Bill updates 12-year-old law to meet government’s current cybersecurity needs, establishes real-time system monitoring, and enhances oversight of federal data breaches
Dec 09 2014
WASHINGTON- Last evening, the Senate approved critical legislation that would help federal agencies thwart cyber attacks.
The Federal Information Security Modernization Act of 2014, introduced by Senate Homeland Security and Governmental Affairs Committee Chairman Tom Carper (D-Del.) and Ranking Member Tom Coburn (R-Okla.), would update the Federal Information Security Management Act of 2002 to better protect federal agencies from cyber attacks. The bill would better delineate the roles and responsibilities assigned to agencies charged with securing the “.gov” domain, move agencies away from the current paperwork-heavy security review processes, and put greater management and oversight attention on data breaches at federal agencies. The bill is more than overdue: cyber attacks reported by federal agencies have increased by nearly 680 percent over the past six years, according to a recent study by the Government Accountability Office.
“Cybersecurity is one of our nation’s biggest challenges,” said Chairman Carper. “Recently, several federal agencies, from the Postal Service to the Office of Personnel Management to the State Department to the White House have been hit with serious cyber attacks. It is more than clear that the federal government needs to address this 21st century threat with a 21st century response. This bill will modernize our outdated federal network security laws, provide the tools and authorities needed to improve security at our federal agencies, and increase transparency and accountability for data breaches at federal agencies. On top of that, it allows taxpayer dollars to be better spent on improving network security by reducing unnecessary and burdensome paper-based reporting. But Senate passage of this bill only gets us part of the way there. We now need our colleagues in the House to bring this critical bill across the finish line and to the President’s desk. With the clock ticking on the 113th Congress, we can’t afford to wait. Our nation’s cybersecurity is counting on it.”

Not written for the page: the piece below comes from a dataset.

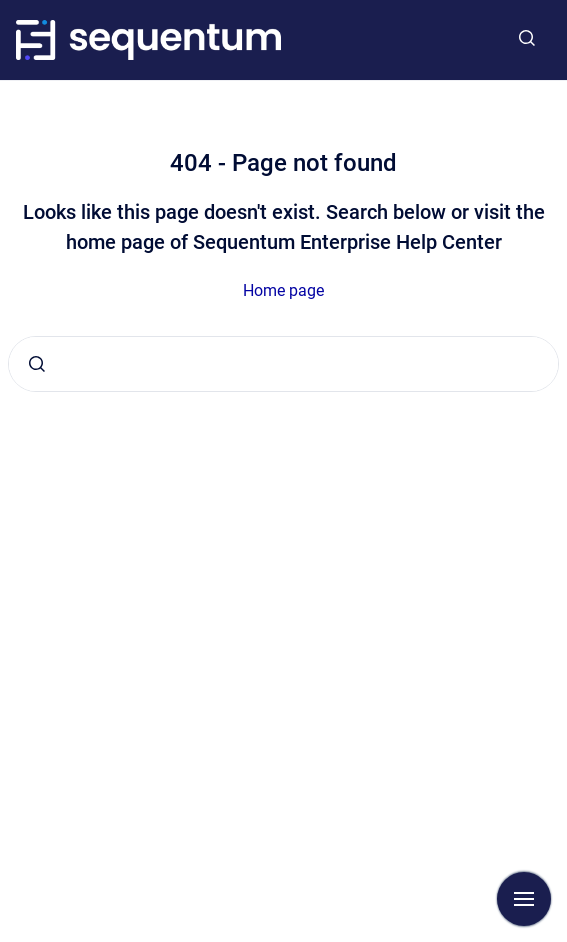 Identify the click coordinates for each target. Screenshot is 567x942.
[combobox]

“For too long, the federal government has struggled with poor cybersecurity practices, which puts the American people’s sensitive information at risk,” said Dr. Coburn. “This bipartisan reform bill is a small but significant step to address the problem. It requires agencies to be accountable to Congress and the public for data breaches and other incidents to protect the public’s information.”

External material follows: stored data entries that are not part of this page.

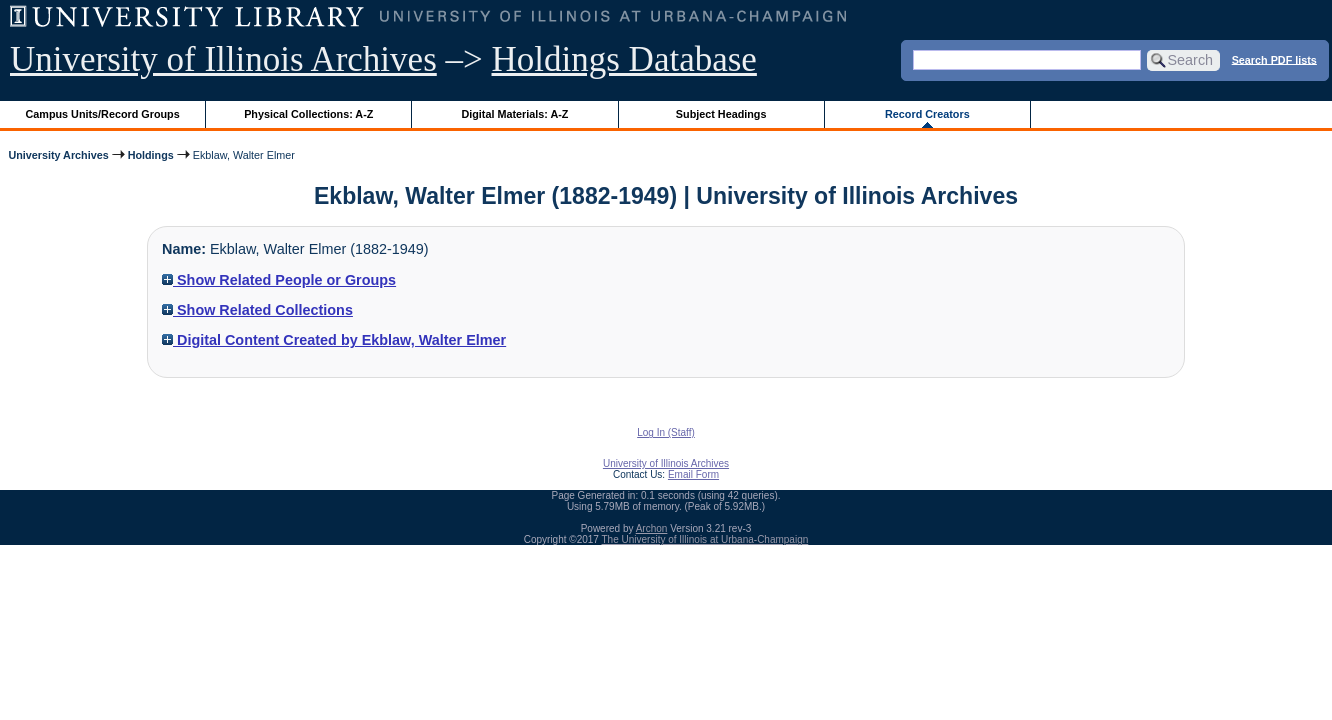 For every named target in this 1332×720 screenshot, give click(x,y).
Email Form (693, 474)
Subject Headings (721, 114)
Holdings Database (624, 59)
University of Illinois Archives (223, 59)
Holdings (151, 155)
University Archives (58, 155)
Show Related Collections (257, 310)
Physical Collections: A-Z (308, 114)
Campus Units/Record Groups (103, 114)
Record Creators (927, 114)
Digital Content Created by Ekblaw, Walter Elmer (334, 340)
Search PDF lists (1274, 59)
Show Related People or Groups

In September, the Senate passed the DHS Cybersecurity Workforce Recruitment and Retention Act of 2014, which would help address critical challenges that the Department of Homeland Security (DHS) faces in hiring and retaining cybersecurity professionals by providing the Secretary of Homeland Security hiring and compensation authorities for cybersecurity experts like those of the Secretary of Defense.

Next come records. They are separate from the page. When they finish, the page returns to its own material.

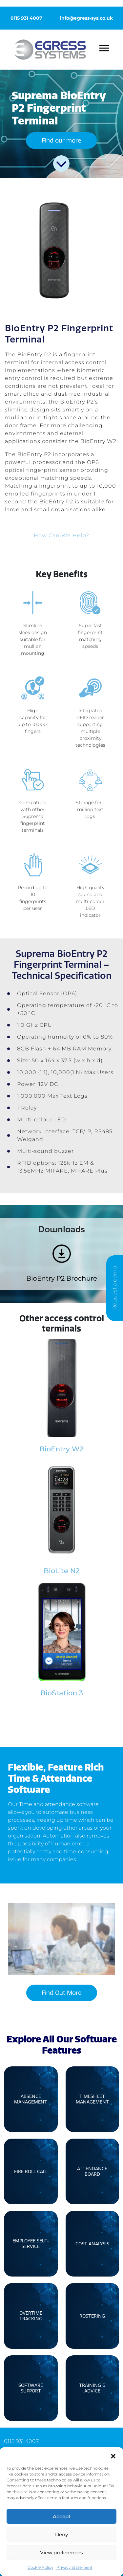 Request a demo (115, 1288)
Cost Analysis (92, 2244)
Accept (62, 2516)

In June, the Homeland Security and Governmental Affairs Committee approved the National Cybersecurity and Communications Integration Center Act of 2014. The bill would codify the existing cybersecurity and communications operations center at the Department of Homeland Security (DHS), known as the National Cybersecurity and Communications Integration Center. The bill authorizes the Center’s current activities to share cybersecurity information and analysis with the private sector, provide incident response and technical assistance to companies and federal agencies, and recommend security measures to enhance cybersecurity.